Task goal:
For each record, copy the text exactly and omit any picture it holds.

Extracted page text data
----------
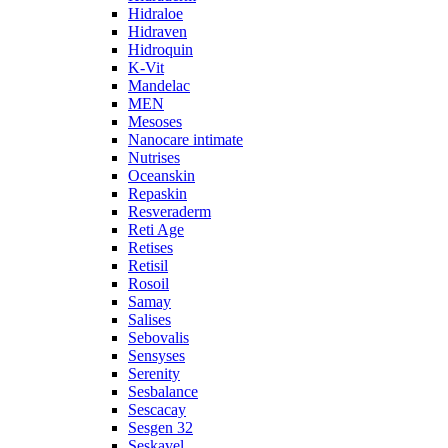
Hidraloe
Hidraven
Hidroquin
K-Vit
Mandelac
MEN
Mesoses
Nanocare intimate
Nutrises
Oceanskin
Repaskin
Resveraderm
Reti Age
Retises
Retisil
Rosoil
Samay
Salises
Sebovalis
Sensyses
Serenity
Sesbalance
Sescacay
Sesgen 32
Seskavel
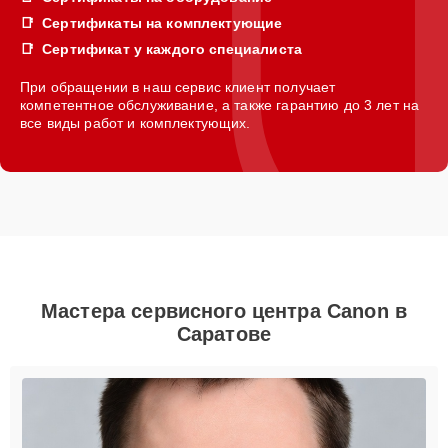
Сертификаты на комплектующие
Сертификат у каждого специалиста
При обращении в наш сервис клиент получает
компетентное обслуживание, а также гарантию до 3 лет на
все виды работ и комплектующих.
Мастера сервисного центра Canon в
Саратове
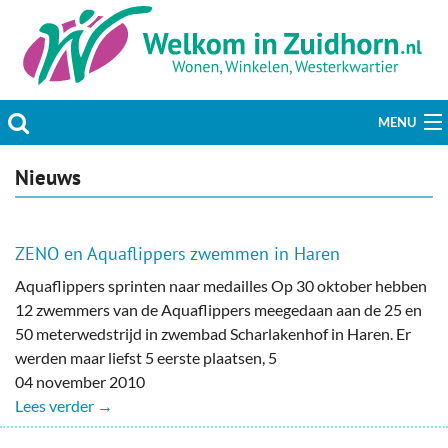
MENU
Actueel
Nieuws
Hobby & Vrije tijd
ZENO en Aquaflippers zwemmen in Haren
Welzijn & Maatschappij
Aquaflippers sprinten naar medailles Op 30 oktober hebben
12 zwemmers van de Aquaflippers meegedaan aan de 25 en
Bedrijven
50 meterwedstrijd in zwembad Scharlakenhof in Haren. Er
werden maar liefst 5 eerste plaatsen, 5
Prikbord & Aanbiedingen
04 november 2010
Lees verder →
Plaats bericht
----------
Output of the task:
Hidraloe
Hidraven
Hidroquin
K-Vit
Mandelac
MEN
Mesoses
Nanocare intimate
Nutrises
Oceanskin
Repaskin
Resveraderm
Reti Age
Retises
Retisil
Rosoil
Samay
Salises
Sebovalis
Sensyses
Serenity
Sesbalance
Sescacay
Sesgen 32
Seskavel
Сертификаты на комплектующие
Сертификат у каждого специалиста
При обращении в наш сервис клиент получает
компетентное обслуживание, а также гарантию до 3 лет на
все виды работ и комплектующих.
Мастера сервисного центра Canon в
Саратове
MENU
Actueel
Nieuws
Hobby & Vrije tijd
ZENO en Aquaflippers zwemmen in Haren
Welzijn & Maatschappij
Aquaflippers sprinten naar medailles Op 30 oktober hebben
12 zwemmers van de Aquaflippers meegedaan aan de 25 en
Bedrijven
50 meterwedstrijd in zwembad Scharlakenhof in Haren. Er
werden maar liefst 5 eerste plaatsen, 5
Prikbord & Aanbiedingen
04 november 2010
Lees verder →
Plaats bericht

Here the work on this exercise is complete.